Przeprowadzone badanie wskazało także na inną, równie ciekawą zależność. Okazuje się, że negatywne relacje nawiązane w sieci wpływają na wysokość poziomu stresu społecznego, ale wcale nie muszą wpływać na życiową satysfakcję. O ile pozytywne relacje znajdują odzwierciedlenie w tak zwanym well-being, o tyle negatywne jedynie w wyższym poziomie stresu.
Przedstawione badania wskazują na potrzebę zrozumienia uniedogodnień wynikających z wykonywania zawodów związanych z doradztwem i pośrednictwem, także w sieci. Obniżenie kosztów psychologicznych wydaje się być konieczne, by osoby obejmujące tego typu stanowiska mogły efektywnie zadbać o integrację grup społecznych i możliwość porozumienia. W przypadku kobiet, rozwój startegii związanych z umiejętnościami radzenia sobie z sytuacją stresową okazać się może bardziej pomocny, niż rozwój umiejętności społecznych.
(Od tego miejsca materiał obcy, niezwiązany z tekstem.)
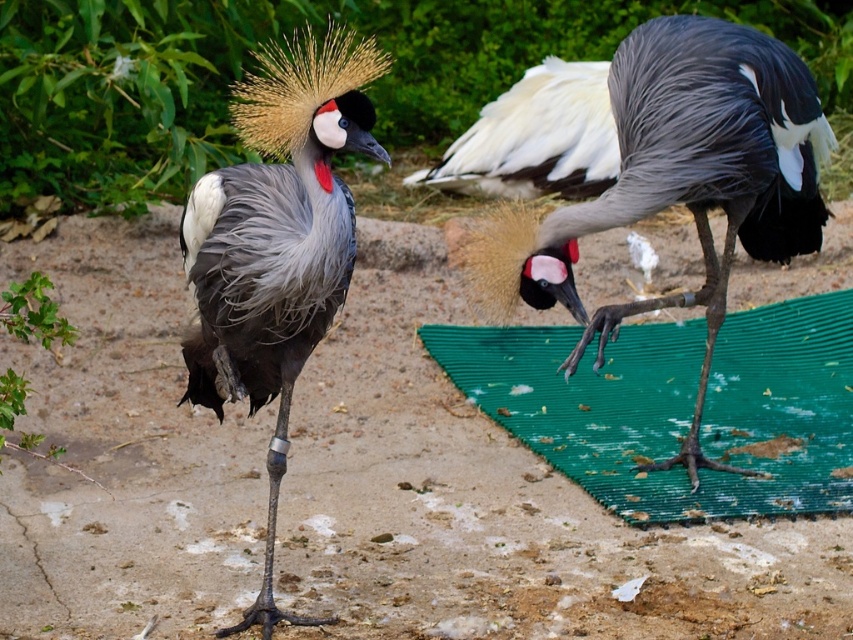 Does green rubber mat at lower right have a smaller size compared to matte gray bird at center?

Actually, green rubber mat at lower right might be larger than matte gray bird at center.

Is point (636, 474) less distant than point (351, 243)?

No, it is behind (351, 243).

Describe the element at coordinates (677, 406) in the screenshot. This screenshot has height=640, width=853. I see `green rubber mat at lower right` at that location.

I want to click on green rubber mat at lower right, so click(677, 406).

Can you confirm if gray matte bird at center is smaller than matte gray bird at center?

No.

Between point (664, 200) and point (276, 486), which one is positioned behind?

Point (664, 200)

Image resolution: width=853 pixels, height=640 pixels. Identify the location of gray matte bird at center. (675, 182).

Identify the location of gray matte bird at center. Image resolution: width=853 pixels, height=640 pixels. (675, 182).

Which is behind, point (685, 426) or point (786, 177)?

Positioned behind is point (685, 426).

Which is in front, point (785, 410) or point (675, 156)?

Positioned in front is point (675, 156).

Identify the location of green rubber mat at lower right. The width and height of the screenshot is (853, 640). (677, 406).

Image resolution: width=853 pixels, height=640 pixels. I want to click on green rubber mat at lower right, so click(677, 406).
Niezbędne jest jednak przeprowadzenie kolejnych badań z tego zakresu, tym razem uwzględniających grupę pracowniczą, a nie grupę potencjalnych pracowników, jakimi w tym przypadku były nastolatki.
Więcej: Artykuł został opublikowany w czasopiśmie naukowym Group Dynamics: Theory, Research and Practice.